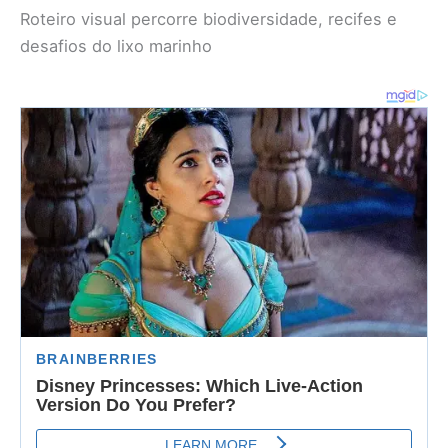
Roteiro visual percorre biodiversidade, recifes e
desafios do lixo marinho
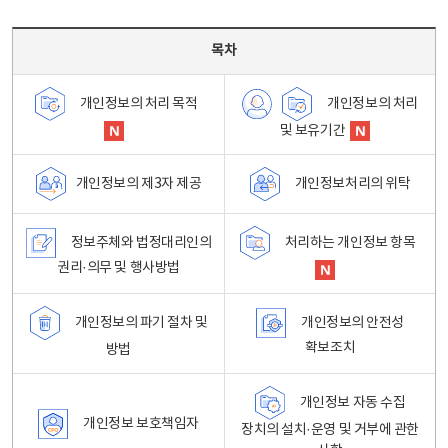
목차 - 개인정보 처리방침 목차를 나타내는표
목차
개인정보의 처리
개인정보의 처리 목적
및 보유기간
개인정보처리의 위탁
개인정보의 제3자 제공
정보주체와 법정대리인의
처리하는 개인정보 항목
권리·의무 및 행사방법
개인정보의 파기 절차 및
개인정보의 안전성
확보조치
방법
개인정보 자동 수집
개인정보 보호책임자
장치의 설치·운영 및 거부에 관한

- [WHAT TO DO] The answer must be every line from the records above that contains "개인정보의".

- [SOLVED PROBLEM]
개인정보의 처리
개인정보의 처리 목적
개인정보의 제3자 제공
개인정보의 파기 절차 및
개인정보의 안전성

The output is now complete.